Vous ne blâmez pas Edward de Nighy pour son départ. Vous lui reprochez la façon dont il s'en va, se glissant dans les bras d'une jeune femme qui l'a poussé à rompre son misérable lien conjugal. Nighy joue Edward dans sa tonalité familière de formalité maladroite, balbutiant et gardant son regard bas et coupable. Edward souligne que Grace l'a trouvé si constamment ennuyeux au fil des années qu'il se demande pourquoi elle se sent si en colère et démunie – mais s'il se pose la question, il ne sait pas grand-chose sur le fonctionnement de certains mariages. Sa prise de conscience soudaine que lui et Grace n'étaient jamais censés exister est émouvante, mais malgré plusieurs monologues mélancoliques, le personnage n'a pas beaucoup d'envergure. Une grande partie de notre sympathie se dirige vers le fils du couple, Jamie (Josh O'Connor), âgé de 29 ans, que Grace essaie d'utiliser comme émissaire mais qui n'est pas très doué dans ce domaine. Il ne peut pas plaider la cause de Grace s'il ne l'accepte pas entièrement. L'acteur est touchant : il semble finalement aussi perplexe face à l'union de ses parents que le scénariste-réalisateur.
Nicholson a 70 ans et est surtout connu comme écrivain.Écart d'espoiril ne cache pas astucieusement ses épanouissements artistiques. La caméra fait un panoramique depuis la vaisselle accumulée dans l'évier jusqu'au manteau avec ses photos et ses souvenirs de toute une vie ou plane sur les vagues rampant sur les rochers. Parfois, il cadrera un personnage du côté du grand écran, non pas tant pour exprimer son aliénation que pour le tenir à l'écart du centre ennuyeux.

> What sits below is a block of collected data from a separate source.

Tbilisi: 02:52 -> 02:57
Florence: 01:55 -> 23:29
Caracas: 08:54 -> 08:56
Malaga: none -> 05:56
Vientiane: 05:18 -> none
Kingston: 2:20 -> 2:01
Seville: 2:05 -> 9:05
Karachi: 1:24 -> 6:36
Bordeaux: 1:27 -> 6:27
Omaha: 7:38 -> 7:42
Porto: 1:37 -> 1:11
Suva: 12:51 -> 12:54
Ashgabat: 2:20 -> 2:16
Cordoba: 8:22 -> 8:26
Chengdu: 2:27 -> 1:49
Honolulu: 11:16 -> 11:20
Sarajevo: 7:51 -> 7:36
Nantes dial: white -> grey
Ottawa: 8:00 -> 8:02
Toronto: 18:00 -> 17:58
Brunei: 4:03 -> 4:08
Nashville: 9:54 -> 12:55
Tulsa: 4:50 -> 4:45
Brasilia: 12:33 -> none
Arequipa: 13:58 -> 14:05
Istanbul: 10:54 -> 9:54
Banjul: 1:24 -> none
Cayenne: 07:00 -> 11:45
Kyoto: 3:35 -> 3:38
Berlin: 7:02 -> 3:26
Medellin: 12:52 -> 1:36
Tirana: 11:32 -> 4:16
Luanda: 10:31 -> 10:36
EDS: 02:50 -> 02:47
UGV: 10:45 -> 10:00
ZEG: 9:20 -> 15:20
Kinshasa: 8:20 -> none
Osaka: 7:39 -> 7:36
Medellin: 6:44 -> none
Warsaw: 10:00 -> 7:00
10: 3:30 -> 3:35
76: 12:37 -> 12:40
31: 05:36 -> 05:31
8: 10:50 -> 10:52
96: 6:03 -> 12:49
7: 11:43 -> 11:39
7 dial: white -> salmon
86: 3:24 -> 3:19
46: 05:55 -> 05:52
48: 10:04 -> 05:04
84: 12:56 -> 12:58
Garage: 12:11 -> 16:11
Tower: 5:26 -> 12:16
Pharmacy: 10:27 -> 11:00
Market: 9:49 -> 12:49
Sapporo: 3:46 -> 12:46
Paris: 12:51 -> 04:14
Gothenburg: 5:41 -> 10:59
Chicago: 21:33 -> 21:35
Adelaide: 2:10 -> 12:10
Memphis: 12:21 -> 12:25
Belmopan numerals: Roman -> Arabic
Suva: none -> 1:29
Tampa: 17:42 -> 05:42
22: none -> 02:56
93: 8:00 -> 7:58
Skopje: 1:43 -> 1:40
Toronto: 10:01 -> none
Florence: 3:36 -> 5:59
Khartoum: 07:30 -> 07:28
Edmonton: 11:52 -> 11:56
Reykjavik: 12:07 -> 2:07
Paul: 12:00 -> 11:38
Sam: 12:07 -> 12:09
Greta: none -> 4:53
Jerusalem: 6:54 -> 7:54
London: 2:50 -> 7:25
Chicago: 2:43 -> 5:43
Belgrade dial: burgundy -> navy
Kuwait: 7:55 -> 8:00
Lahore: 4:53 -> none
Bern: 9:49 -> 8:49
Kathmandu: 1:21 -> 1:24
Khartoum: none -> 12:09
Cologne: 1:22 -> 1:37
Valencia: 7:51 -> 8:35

Mais il fait très bien une chose : la comédie. Bening prend un véritable rythme de performance lorsque Grace achète un chien qu'elle nomme Edward, comme son ex-mari, et lui apprend le commandement « Reste ». Bening semble plus dans son élément en s'en prenant au chien qu'en délivrant des plaintes théâtrales. Elle est merveilleuse quand Grace se porte volontaire pour une ligne d'assistance téléphonique en cas de deuil et finit par compatir trop profondément avec ses appelants – je voulais encore plus de ces scènes. Mais si Nicholson n'a pas décidé si la fin du mariage de ses parents était une comédie ou une tragédie, eh bien, qui le fera ? Il vise quelque chose qu'il n'obtient jamais : ce n'est pas une mauvaise façon de perdre. Contrairement à Grace, il perd avec grâce.